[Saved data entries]
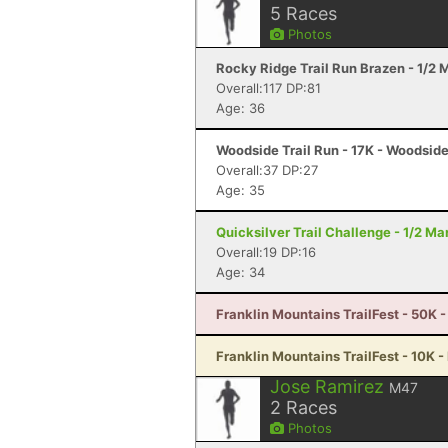
5
Races
Photos
Rocky Ridge Trail Run Brazen - 1/2
Overall:117 DP:81
Age: 36
Woodside Trail Run - 17K - Woodsid
Overall:37 DP:27
Age: 35
Quicksilver Trail Challenge - 1/2 M
Overall:19 DP:16
Age: 34
Franklin Mountains TrailFest - 50K -
Franklin Mountains TrailFest - 10K -
Jose Ramirez
M47
2
Races
Photos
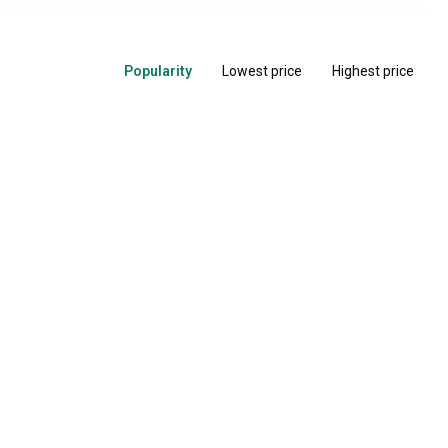
Popularity
Lowest price
Highest price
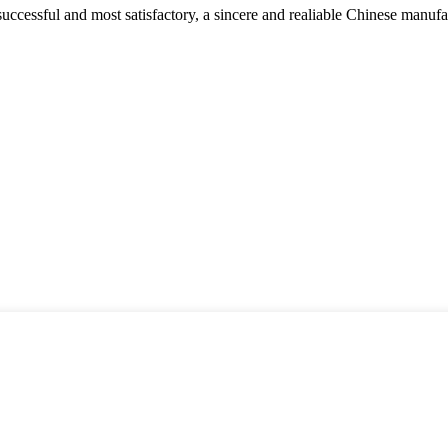
uccessful and most satisfactory, a sincere and realiable Chinese manufa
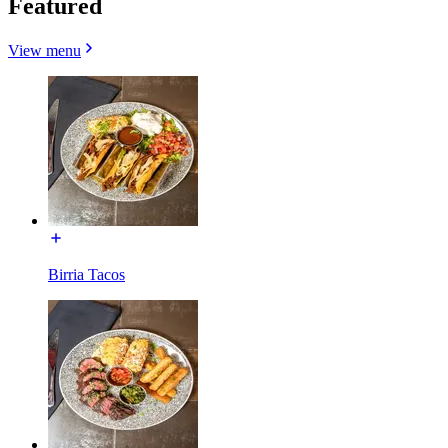
Featured
View menu
Birria Tacos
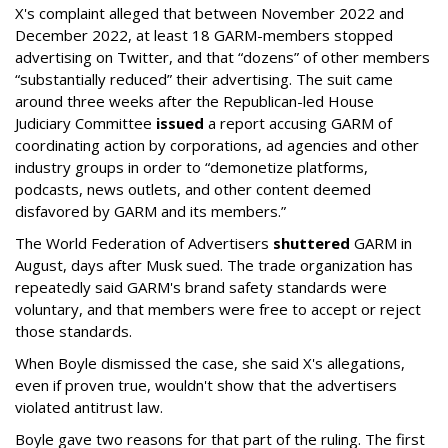
X's complaint alleged that between November 2022 and
December 2022, at least 18 GARM-members stopped
advertising on Twitter, and that “dozens” of other members
“substantially reduced” their advertising. The suit came
around three weeks after the Republican-led House
Judiciary Committee
issued
a report accusing GARM of
coordinating action by corporations, ad agencies and other
industry groups in order to “demonetize platforms,
podcasts, news outlets, and other content deemed
disfavored by GARM and its members.”
The World Federation of Advertisers
shuttered
GARM in
August, days after Musk sued. The trade organization has
repeatedly said GARM's brand safety standards were
voluntary, and that members were free to accept or reject
those standards.
When Boyle dismissed the case, she said X's allegations,
even if proven true, wouldn't show that the advertisers
violated antitrust law.
Boyle gave two reasons for that part of the ruling. The first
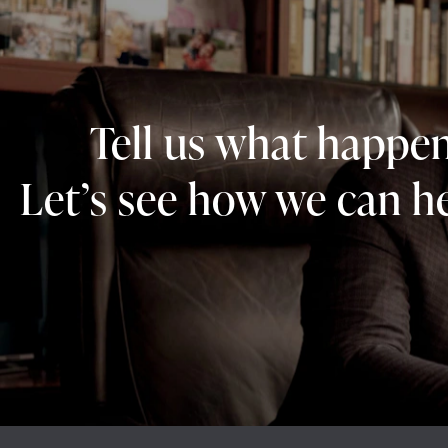
Tell us what happe
Let’s see how we can he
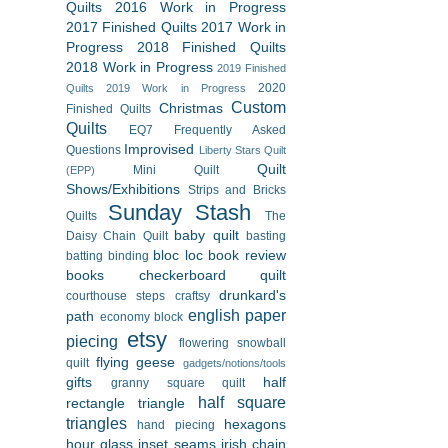
Quilts
2016 Work in Progress
2017 Finished Quilts
2017 Work in
Progress
2018 Finished Quilts
2018 Work in Progress
2019 Finished
2020
Quilts
2019 Work in Progress
Custom
Christmas
Finished Quilts
Quilts
EQ7
Frequently Asked
Improvised
Questions
Liberty Stars Quilt
Quilt
Mini Quilt
(EPP)
Shows/Exhibitions
Strips and Bricks
Sunday Stash
Quilts
The
baby quilt
Daisy Chain Quilt
basting
bloc loc
book review
batting
binding
books
checkerboard quilt
drunkard's
courthouse steps
craftsy
english paper
path
economy block
etsy
piecing
flowering snowball
flying geese
quilt
gadgets/notions/tools
gifts
half
granny square quilt
half square
rectangle triangle
triangles
hexagons
hand piecing
hour glass
inset seams
irish chain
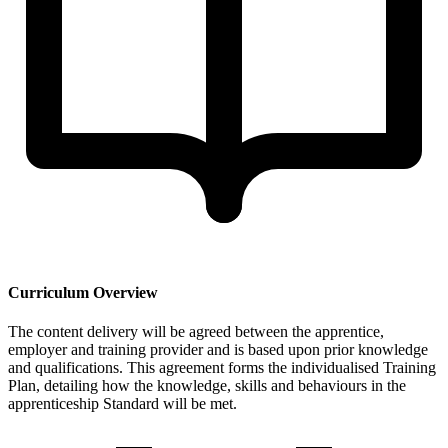
Curriculum Overview
The content delivery will be agreed between the apprentice,
employer and training provider and is based upon prior knowledge
and qualifications. This agreement forms the individualised Training
Plan, detailing how the knowledge, skills and behaviours in the
apprenticeship Standard will be met.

» Work item: Please return the entries above exactly as they appear, but without the pictures.

» Solution to this exercise:
5
Races
Photos
Rocky Ridge Trail Run Brazen - 1/2
Overall:117 DP:81
Age: 36
Woodside Trail Run - 17K - Woodsid
Overall:37 DP:27
Age: 35
Quicksilver Trail Challenge - 1/2 M
Overall:19 DP:16
Age: 34
Franklin Mountains TrailFest - 50K -
Franklin Mountains TrailFest - 10K -
Jose Ramirez
M47
2
Races
Photos
Popularity
Lowest price
Highest price
uccessful and most satisfactory, a sincere and realiable Chinese manufa
Featured
View menu
Birria Tacos
X's complaint alleged that between November 2022 and
December 2022, at least 18 GARM-members stopped
advertising on Twitter, and that “dozens” of other members
“substantially reduced” their advertising. The suit came
around three weeks after the Republican-led House
Judiciary Committee
issued
a report accusing GARM of
coordinating action by corporations, ad agencies and other
industry groups in order to “demonetize platforms,
podcasts, news outlets, and other content deemed
disfavored by GARM and its members.”
The World Federation of Advertisers
shuttered
GARM in
August, days after Musk sued. The trade organization has
repeatedly said GARM's brand safety standards were
voluntary, and that members were free to accept or reject
those standards.
When Boyle dismissed the case, she said X's allegations,
even if proven true, wouldn't show that the advertisers
violated antitrust law.
Boyle gave two reasons for that part of the ruling. The first
Tell us what happe
Let’s see how we can he
Quilts
2016 Work in Progress
2017 Finished Quilts
2017 Work in
Progress
2018 Finished Quilts
2018 Work in Progress
2019 Finished
2020
Quilts
2019 Work in Progress
Custom
Christmas
Finished Quilts
Quilts
EQ7
Frequently Asked
Improvised
Questions
Liberty Stars Quilt
Quilt
Mini Quilt
(EPP)
Shows/Exhibitions
Strips and Bricks
Sunday Stash
Quilts
The
baby quilt
Daisy Chain Quilt
basting
bloc loc
book review
batting
binding
books
checkerboard quilt
drunkard's
courthouse steps
craftsy
english paper
path
economy block
etsy
piecing
flowering snowball
flying geese
quilt
gadgets/notions/tools
gifts
half
granny square quilt
half square
rectangle triangle
triangles
hexagons
hand piecing
hour glass
inset seams
irish chain
Curriculum Overview
The content delivery will be agreed between the apprentice,
employer and training provider and is based upon prior knowledge
and qualifications. This agreement forms the individualised Training
Plan, detailing how the knowledge, skills and behaviours in the
apprenticeship Standard will be met.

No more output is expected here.